[Provided records]

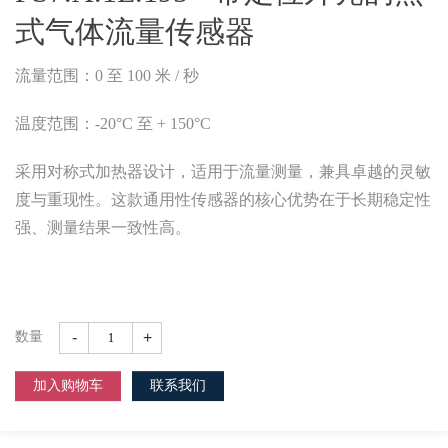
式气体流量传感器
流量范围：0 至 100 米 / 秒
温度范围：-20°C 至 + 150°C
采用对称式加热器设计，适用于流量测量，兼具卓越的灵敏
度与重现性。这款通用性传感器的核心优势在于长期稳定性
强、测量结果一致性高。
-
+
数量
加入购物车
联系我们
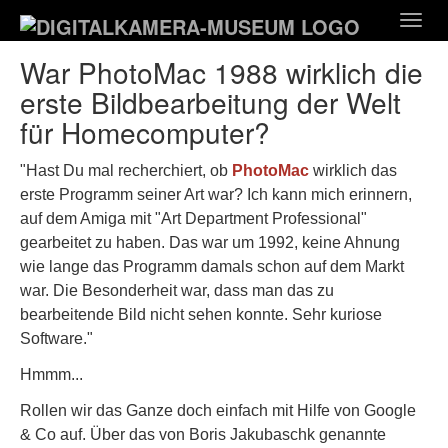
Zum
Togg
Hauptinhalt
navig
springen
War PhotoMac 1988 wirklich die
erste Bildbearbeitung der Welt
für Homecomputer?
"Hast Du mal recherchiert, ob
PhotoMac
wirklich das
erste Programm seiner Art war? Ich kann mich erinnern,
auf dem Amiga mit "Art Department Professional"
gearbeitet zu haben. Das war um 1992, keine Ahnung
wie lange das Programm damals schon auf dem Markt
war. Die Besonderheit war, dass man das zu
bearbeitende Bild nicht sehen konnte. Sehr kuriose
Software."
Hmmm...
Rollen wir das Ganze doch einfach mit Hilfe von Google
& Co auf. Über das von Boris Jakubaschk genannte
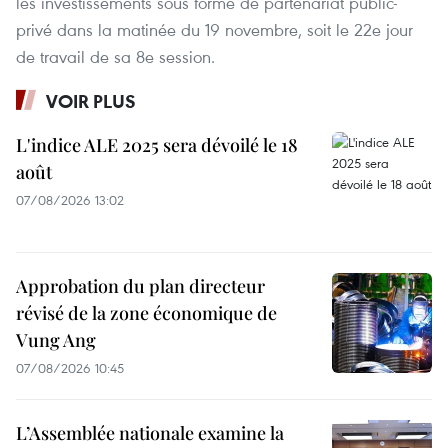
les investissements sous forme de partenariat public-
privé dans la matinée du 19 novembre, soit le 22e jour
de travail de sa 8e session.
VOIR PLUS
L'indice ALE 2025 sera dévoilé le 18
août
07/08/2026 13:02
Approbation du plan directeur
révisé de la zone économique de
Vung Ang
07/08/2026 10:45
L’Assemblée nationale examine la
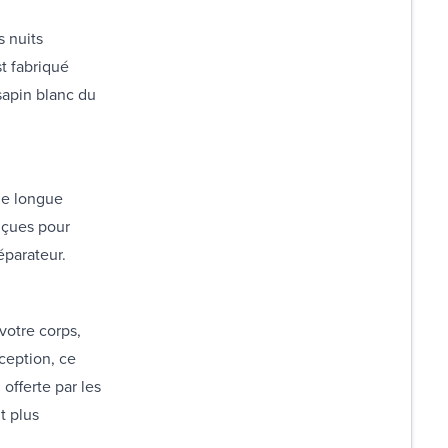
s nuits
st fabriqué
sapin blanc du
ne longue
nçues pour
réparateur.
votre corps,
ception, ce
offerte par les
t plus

[/Provided records]
[Provided records]

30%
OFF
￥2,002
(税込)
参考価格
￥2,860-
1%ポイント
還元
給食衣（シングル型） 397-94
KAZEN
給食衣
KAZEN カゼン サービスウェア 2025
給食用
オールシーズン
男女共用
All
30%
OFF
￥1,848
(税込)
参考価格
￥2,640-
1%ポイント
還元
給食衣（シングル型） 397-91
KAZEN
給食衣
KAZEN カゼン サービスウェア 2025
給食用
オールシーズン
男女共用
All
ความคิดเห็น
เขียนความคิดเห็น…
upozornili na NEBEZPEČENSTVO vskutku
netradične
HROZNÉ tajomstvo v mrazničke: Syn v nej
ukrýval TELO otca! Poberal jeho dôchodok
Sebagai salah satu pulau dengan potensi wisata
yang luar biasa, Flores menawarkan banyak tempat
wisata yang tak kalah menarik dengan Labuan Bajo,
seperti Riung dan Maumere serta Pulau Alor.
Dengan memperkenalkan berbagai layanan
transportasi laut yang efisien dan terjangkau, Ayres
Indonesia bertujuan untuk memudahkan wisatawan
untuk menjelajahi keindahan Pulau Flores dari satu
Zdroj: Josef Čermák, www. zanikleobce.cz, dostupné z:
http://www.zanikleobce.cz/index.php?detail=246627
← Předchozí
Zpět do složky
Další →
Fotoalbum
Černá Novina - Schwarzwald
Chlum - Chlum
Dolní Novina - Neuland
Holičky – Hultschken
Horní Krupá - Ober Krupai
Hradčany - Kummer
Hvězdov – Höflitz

[/Provided records]

- **What is needed**
Exact duplication is required for the lines above, from the line that contains "Hauptinhalt" to the line that contains "Boris Jakubaschk genannte", inclusive; omit all others.

- **Exercise solution**
Hauptinhalt
navig
springen
War PhotoMac 1988 wirklich die
erste Bildbearbeitung der Welt
für Homecomputer?
"Hast Du mal recherchiert, ob
PhotoMac
wirklich das
erste Programm seiner Art war? Ich kann mich erinnern,
auf dem Amiga mit "Art Department Professional"
gearbeitet zu haben. Das war um 1992, keine Ahnung
wie lange das Programm damals schon auf dem Markt
war. Die Besonderheit war, dass man das zu
bearbeitende Bild nicht sehen konnte. Sehr kuriose
Software."
Hmmm...
Rollen wir das Ganze doch einfach mit Hilfe von Google
& Co auf. Über das von Boris Jakubaschk genannte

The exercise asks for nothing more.